# santa fe and challenger - Xmas



## protron (Dec 14, 2009)

hello people. first post here and my first train site is under way!

what i baught so far:
bachman ho santa fe & challenger (pacific union) train sets.
3 different types of trees
2 types of grass
atlas flex track

here are the plans i drew up last night :










and this is what i did today!:










































































stay tuned in for more pics! updated daily!


----------



## protron (Dec 14, 2009)

*locomotive?*

my friend is telling me to return the 2 bachmann train sets. he is saying that im better off buying single locomotives, track and transformers/controllers. he told me that its cheaper and ill be buying better stuff. i agree with him. so im waiting for his call and im driving out to ft lauderdale to get them! woo!

im also going to install the inclines and declines tonight and test fit the track and try a new train out! hopefully ill do some more profile work and possible finish the tunnels and bridges.:thumbsup:


----------



## tankist (Jun 11, 2009)

welcome!
i do agree with your friend about buying separate items. perhaps more expencive but you don't get unneeded stuff and quality is generally better then "toy train" grade .

looks like quite some progress. i decided not to use great stuff but go for solid foam. but that works too i guess. your slopes look very steep. did you do a mock-up to test they are working? when it is finished it will be very sad to find if you can't drag more then 2 cars up that slope... i ended up lowering my underpassing line in order to clear the lowly bridge hight.


EDIT:
almost forgot! watch those "S" curves. it can and usually are cousing nasty problems.


----------



## protron (Dec 14, 2009)

*inclines/declines*

yes. i got to the store and the cheapest locomotive they sold was for $49.99. so i ended up returning my santa fe and buying the rest of my atlas flex track and cork-board. one rail for the track = about 310 inches. thats about $25 in track and $11 in cork. 

And yes i know to test the track before the perminate placement

the pictures in first post does not have the inclines/declines installed. i tried tonight and got no where. i have a layout manual made by woodscenes and they show a diagram for 2% 3% and 4%. over 24" it says to start with 0" and end on either 1/2", 3/4" or 1"... so i spent about an hour drawing out the incline.. and i tried doing it with cardboard numerous ways, but felt it would take too much time. they i tried with wood ribs and cardboard. and it just wasnt working. disapointed and upset but still dertermined to get this done. woodscenes sells the inclines in styerfoam. i was trying to stay away from this foam b/c of the needed tools and glues, also trying to keep a budget.

edit:
also baught a pack of re-railers. 3 for $5.99 !

and for the little sbend in the front i think im going to straighten it out for a re-railer. going to place a re-railer at UPPER right in begining inside of tunnel. and the third re-railer might just end up somewhere.. possibly right under bridge. not sure yet.


----------



## protron (Dec 14, 2009)

*inclines/declines*























































inclines/declines installed! what a relief! its worth the $22 worth of foam. took about 30 mins to install them.

tomorow i plan to do a test run. or possibly lay down plaster cloth.


----------



## protron (Dec 14, 2009)

*plaster*














































all inclines have plaster. considering getting more for all around the track.


----------



## protron (Dec 14, 2009)

*test run PICS/VIDEO !!!*

:laugh:


----------



## tw001_tw (Jul 24, 2008)

OUTSTANDING!! :thumbsup:


----------



## mburns5us (Dec 21, 2009)

you are alot more adventerous than I am on my first layout,mine is a simple oval 40x52 or so with a kick out for the train to park.
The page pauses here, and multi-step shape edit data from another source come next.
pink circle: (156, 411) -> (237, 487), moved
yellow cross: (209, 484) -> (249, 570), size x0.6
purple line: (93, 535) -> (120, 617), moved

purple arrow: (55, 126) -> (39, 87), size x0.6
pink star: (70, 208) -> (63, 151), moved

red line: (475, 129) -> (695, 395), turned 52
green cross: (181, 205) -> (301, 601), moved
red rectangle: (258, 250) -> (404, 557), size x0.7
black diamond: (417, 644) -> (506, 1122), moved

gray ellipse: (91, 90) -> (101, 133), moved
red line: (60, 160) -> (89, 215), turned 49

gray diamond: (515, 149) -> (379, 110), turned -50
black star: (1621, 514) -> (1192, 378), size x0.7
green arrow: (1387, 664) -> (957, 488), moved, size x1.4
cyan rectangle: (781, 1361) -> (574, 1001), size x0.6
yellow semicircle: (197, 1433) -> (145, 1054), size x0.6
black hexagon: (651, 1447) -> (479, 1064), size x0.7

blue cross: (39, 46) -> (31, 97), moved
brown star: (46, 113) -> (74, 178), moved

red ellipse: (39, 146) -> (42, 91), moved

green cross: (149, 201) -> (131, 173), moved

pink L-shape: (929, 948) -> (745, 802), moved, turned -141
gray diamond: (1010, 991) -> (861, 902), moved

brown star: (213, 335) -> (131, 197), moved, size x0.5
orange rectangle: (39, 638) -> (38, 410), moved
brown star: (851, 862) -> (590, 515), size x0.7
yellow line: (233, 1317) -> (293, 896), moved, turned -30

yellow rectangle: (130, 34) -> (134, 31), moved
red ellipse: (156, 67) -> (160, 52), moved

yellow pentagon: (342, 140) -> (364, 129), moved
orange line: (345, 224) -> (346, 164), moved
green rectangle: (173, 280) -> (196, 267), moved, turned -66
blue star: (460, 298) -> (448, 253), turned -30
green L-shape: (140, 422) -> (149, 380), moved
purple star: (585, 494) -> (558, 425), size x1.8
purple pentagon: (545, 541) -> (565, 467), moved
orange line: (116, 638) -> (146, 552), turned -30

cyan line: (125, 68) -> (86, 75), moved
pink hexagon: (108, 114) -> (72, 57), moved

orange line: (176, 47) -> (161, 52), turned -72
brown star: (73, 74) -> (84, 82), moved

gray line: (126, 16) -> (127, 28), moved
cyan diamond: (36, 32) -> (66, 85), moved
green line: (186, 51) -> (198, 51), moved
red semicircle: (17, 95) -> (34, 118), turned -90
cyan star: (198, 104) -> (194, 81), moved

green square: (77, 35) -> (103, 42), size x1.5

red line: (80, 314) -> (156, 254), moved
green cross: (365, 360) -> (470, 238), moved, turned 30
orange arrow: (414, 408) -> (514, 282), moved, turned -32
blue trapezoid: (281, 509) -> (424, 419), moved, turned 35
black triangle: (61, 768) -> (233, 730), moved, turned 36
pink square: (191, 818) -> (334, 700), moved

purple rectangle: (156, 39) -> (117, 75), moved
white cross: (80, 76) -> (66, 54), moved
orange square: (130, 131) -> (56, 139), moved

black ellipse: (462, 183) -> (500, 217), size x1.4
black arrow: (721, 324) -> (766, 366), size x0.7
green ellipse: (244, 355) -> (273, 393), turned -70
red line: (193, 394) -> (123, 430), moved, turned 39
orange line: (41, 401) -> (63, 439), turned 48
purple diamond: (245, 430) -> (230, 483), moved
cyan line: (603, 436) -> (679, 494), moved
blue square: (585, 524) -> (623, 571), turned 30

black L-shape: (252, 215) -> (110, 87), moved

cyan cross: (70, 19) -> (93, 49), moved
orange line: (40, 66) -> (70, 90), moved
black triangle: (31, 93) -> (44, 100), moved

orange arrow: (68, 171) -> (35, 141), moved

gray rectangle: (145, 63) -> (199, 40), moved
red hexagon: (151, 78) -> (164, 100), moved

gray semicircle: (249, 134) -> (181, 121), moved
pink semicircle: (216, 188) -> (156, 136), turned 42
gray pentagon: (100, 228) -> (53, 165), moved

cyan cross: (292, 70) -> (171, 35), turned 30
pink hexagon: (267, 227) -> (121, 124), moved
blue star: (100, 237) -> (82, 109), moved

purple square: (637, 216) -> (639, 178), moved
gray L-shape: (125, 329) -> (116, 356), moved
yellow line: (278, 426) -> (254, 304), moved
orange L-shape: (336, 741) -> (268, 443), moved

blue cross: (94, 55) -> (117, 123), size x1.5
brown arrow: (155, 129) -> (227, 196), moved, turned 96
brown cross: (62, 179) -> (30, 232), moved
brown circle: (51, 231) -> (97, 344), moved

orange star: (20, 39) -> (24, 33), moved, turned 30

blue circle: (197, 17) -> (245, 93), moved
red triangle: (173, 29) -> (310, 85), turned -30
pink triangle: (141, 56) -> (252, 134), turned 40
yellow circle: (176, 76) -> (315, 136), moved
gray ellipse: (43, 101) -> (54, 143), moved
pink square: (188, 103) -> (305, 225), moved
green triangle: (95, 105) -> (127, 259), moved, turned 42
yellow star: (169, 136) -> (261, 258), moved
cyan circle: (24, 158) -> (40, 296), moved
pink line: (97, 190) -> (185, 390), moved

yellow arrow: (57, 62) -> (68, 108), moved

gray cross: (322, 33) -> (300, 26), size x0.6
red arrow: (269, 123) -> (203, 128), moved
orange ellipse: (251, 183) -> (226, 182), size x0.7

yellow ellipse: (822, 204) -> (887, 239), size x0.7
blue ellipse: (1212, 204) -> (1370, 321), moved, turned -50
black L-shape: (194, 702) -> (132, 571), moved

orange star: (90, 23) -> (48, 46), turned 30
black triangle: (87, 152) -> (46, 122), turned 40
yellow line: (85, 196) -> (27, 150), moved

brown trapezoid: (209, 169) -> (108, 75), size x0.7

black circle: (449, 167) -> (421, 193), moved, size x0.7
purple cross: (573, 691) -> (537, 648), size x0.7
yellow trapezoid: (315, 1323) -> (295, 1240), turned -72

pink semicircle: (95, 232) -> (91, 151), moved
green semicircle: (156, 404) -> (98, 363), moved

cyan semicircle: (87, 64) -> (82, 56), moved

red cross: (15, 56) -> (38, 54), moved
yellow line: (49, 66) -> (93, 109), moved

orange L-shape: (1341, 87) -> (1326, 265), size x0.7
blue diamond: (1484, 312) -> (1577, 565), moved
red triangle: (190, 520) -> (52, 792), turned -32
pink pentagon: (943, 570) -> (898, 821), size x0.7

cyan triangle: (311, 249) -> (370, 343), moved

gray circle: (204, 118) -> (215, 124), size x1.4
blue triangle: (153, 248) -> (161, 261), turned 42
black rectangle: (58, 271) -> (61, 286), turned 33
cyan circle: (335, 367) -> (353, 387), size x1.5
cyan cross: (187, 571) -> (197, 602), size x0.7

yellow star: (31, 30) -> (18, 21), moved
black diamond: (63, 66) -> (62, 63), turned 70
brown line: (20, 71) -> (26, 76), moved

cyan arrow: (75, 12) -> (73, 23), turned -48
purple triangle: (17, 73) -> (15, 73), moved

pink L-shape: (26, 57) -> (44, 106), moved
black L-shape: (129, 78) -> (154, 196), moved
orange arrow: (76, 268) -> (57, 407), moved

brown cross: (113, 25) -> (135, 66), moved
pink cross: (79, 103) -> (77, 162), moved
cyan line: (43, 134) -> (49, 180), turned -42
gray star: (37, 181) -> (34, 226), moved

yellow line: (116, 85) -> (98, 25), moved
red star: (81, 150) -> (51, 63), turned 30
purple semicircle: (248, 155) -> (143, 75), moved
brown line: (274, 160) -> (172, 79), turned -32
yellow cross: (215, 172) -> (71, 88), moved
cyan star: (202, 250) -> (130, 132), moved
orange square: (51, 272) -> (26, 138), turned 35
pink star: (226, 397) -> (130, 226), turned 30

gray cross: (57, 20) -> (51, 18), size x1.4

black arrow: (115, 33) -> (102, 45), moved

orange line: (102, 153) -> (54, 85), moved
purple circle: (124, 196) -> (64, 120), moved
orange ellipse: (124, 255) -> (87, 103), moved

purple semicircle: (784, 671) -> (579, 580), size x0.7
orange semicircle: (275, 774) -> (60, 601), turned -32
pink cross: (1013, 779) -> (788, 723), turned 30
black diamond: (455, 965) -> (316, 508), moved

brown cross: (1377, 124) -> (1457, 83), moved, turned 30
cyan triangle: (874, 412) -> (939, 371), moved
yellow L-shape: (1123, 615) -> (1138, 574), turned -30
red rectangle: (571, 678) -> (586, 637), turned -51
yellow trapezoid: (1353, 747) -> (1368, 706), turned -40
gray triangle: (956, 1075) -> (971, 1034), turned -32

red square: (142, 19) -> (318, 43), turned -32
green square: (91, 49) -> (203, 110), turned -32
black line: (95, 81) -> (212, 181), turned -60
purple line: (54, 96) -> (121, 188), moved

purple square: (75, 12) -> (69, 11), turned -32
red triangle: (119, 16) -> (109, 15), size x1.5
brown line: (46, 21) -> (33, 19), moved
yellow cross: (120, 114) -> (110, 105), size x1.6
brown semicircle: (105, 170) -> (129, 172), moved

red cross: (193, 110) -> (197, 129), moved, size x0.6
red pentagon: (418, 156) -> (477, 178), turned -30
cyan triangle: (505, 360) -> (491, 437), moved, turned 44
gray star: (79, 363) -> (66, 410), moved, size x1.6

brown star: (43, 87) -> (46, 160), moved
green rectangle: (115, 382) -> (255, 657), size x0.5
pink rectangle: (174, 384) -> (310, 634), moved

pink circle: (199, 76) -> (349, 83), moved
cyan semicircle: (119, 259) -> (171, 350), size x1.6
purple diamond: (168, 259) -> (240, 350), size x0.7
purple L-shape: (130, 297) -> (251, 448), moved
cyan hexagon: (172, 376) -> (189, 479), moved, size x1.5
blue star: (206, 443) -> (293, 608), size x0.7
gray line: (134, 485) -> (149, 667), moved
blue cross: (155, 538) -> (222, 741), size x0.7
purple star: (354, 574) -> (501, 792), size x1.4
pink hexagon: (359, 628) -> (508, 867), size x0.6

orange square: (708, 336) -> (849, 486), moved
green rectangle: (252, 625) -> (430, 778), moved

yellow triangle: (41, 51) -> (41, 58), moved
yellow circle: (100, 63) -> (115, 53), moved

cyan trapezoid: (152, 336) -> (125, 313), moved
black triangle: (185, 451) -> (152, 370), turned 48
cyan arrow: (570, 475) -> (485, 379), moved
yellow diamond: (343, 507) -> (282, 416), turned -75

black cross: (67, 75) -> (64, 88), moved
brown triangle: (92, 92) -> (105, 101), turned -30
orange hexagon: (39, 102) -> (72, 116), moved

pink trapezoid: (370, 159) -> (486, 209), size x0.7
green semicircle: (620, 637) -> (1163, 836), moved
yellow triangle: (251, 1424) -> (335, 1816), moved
I got most of my mountain and tunnel done tonite.


----------



## protron (Dec 14, 2009)

*concrete !!*

who you callin lazy? j/k





































concrete fillings. rectangle covered with canvas getting ready for concrete. its a flat spot for the village.


----------



## tankist (Jun 11, 2009)

is this actual concrete? why? 

IMHO, joint compound or plaster of paris (if you need it that hard) will do the job. concrete might be to brittle. but i guess whats the worst that can happen... do report how it works out.


----------



## protron (Dec 14, 2009)

well its not 100% concrete, but there is some in the ingrediants. i actually thought the bag was plaster of paris when i picked it up at store. but when i got back to shop, i realized i picked up stucco patch made by dap. same thing but instead of plaster of paris curing in 20-30 minutes this stucco patch is 2-3 hours.


----------



## Reckers (Oct 11, 2009)

tankist....ask him about the Rebar he's using in it.


----------



## Big Ed (Jun 16, 2009)

protron said:


> well its not 100% concrete, but there is some in the ingrediants. i actually thought the bag was plaster of paris when i picked it up at store. but when i got back to shop, i realized i picked up stucco patch made by dap. same thing but instead of plaster of paris curing in 20-30 minutes this stucco patch is 2-3 hours.


Thats what you need Tank........2 or 3 hrs setting time to shape your rock.


----------



## protron (Dec 14, 2009)

its actually stucco repair dry mix made by dap. starts to harden after 30-40 minutes.

if you look at my pictures you see the fillers i used.. cardboard and foam. i put a canvas over them. i did the corenrs last night, but tonight my father helped me and he told me to mix a watered down mix and use a paint brush! it went alot faster then knifing on the mud mix. did a couple coats in less than 10 minutes. simple right?

the stucco repair dry mix drys like a rock over the filler. the mix is about 1/8 thick over the cavas. so its decent..? 

i also put the 2 tone grass on. looks awsome. im going to use kitty litter and black paint with spray adhesive for around the rails. and im going to buy cheap garden rocks and paint them black and brown for the scenery.

i plan on building the bridge, tunnels and tunnel windows (so you can reach from the back to rerail by hand). also doing a run to hobby store to buy the buidlings and people.

i have pictures but they are not on my camera. cant upload tonight.


----------



## tankist (Jun 11, 2009)

big ed said:


> Thats what you need Tank........2 or 3 hrs setting time to shape your rock.


no, no. thank you. i'm actually VERY happy with plaster of paris after i figured out how to work it 
basically "do little at a time and move fast".


----------